Escape from Cell Uptake: Drug-Free Cancer Therapeutics Regulated Hydrophobicity and Negative Charge

Self-aggregation and inducing cell membrane disruption in response to tumor microenvironment-stimuli is expected to be a promising approach for cancer treatment, but is limited by its insufficient stimuli-responsive cytotoxicity due to a lack of in-depth understanding of molecular characteristics, resulting in low selectivity of cell death induction. In this study, we focused on engineering polymer aggregation in detail to further improve tumor microenvironment-responsive cytotoxicity. PVA-U with grafting degrees (G.D.) of 3% (PVA-U3), 15% (PVA-U15), and 25% (PVA-U25) were synthesized and their aggregation properties cytotoxicity was evaluated.

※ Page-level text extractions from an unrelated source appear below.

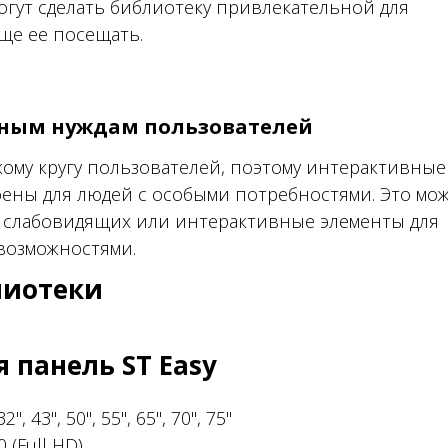
гут сделать библиотеку привлекательной для
ще ее посещать.
чным нуждам пользователей
ому кругу пользователей, поэтому интерактивные
оены для людей с особыми потребностями. Это мо
 слабовидящих или интерактивные элементы для
возможностями.
лиотеки
 панель ST Easy
32", 43", 50", 55", 65", 70", 75"
 (Full HD)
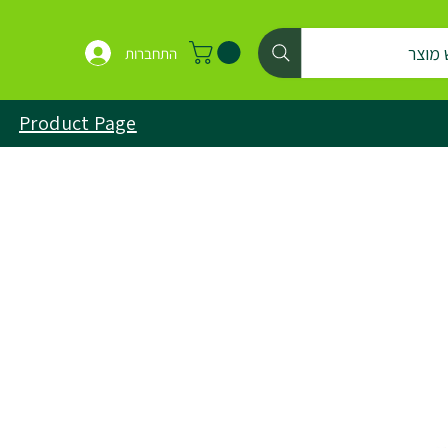
 מוצר
התחברות
Product Page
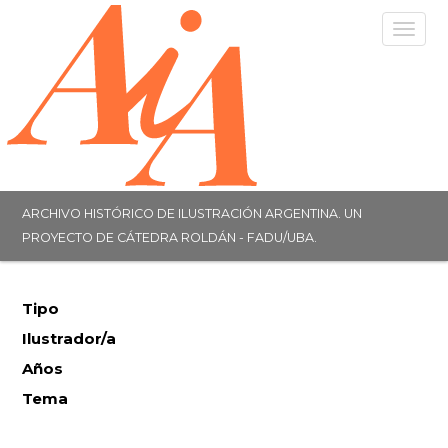
Togg
navig
ARCHIVO HISTÓRICO DE ILUSTRACIÓN ARGENTINA. UN
PROYECTO DE CÁTEDRA ROLDÁN - FADU/UBA.
Tipo
Ilustrador/a
Años
Tema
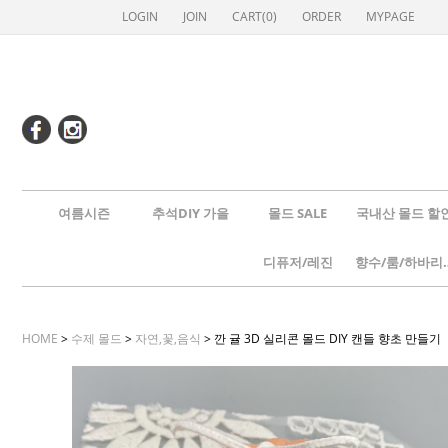
LOGIN
JOIN
CART(
0
)
ORDER
MYPAGE
여름시즌
추석DIY 가을
몰드 SALE
국내산 몰드 할
디퓨저/레진
향수/룸
HOME
>
수제 몰드
>
자연,꽃,음식
> 깐 귤 3D 실리콘 몰드 DIY 캔들 향초 만들기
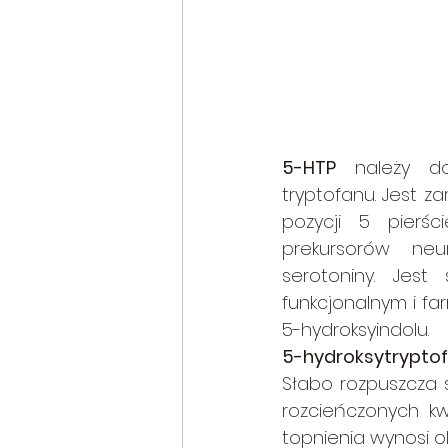
5-HTP
 należy d
tryptofanu. Jest 
pozycji 5 pierśc
prekursorów neu
serotoniny. Jes
funkcjonalnym i fa
5-hydroksyindolu.
5-hydroksytrypto
Słabo rozpuszcza s
rozcieńczonych k
topnienia wynosi o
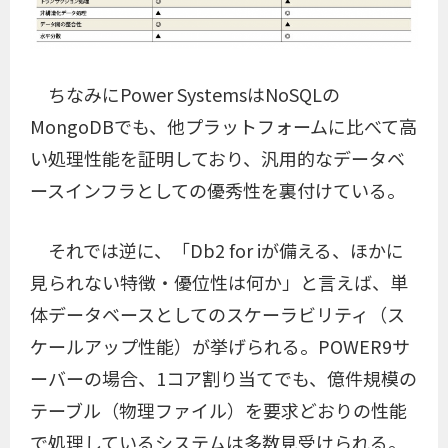
ちなみにPower SystemsはNoSQLの
MongoDBでも、他プラットフォームに比べて高
い処理性能を証明しており、汎用的なデータベ
ースインフラとしての優秀性を裏付けている。
それでは逆に、「Db2 for iが備える、ほかに
見られない特徴・優位性は何か」と言えば、単
体データベースとしてのスケーラビリティ（ス
ケールアップ性能）が挙げられる。POWER9サ
ーバーの場合、1コア割り当てでも、億件規模の
テーブル（物理ファイル）を要求どおりの性能
で処理しているシステムは多数見受けられる。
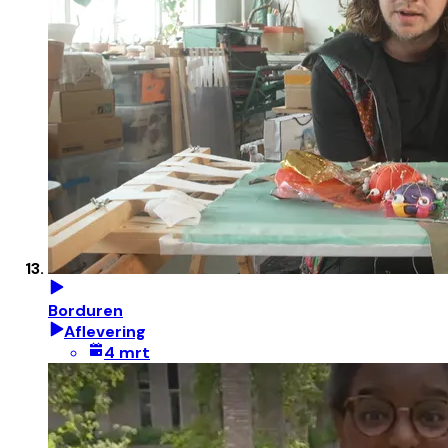
Borduren
Aflevering
4 mrt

The difference in half maximal inhibitory concentration (IC50) values between pH 7.4 and pH 6.5 for PVA-U15 was 4.3-fold, which was greater than that of PVA-U25 at 2.8-fold, suggesting that tumor microenvironment-responsive cytotoxicity could be regulated by controlling G.D. of UDCA. Interestingly, PVA-U15 formed aggregates in the pericellular environment and adsorbed on the cell, effectively inducing cell death whereas PVA-U3 and PVA-U25 showed internalization in the cell. These results indicated that the balance of the surface charge and hydrophobicity could contribute to the adsorption on the cell membrane. These findings are expected to contribute to the development of membrane disruption strategies to control the aggregation properties and cell membrane interaction.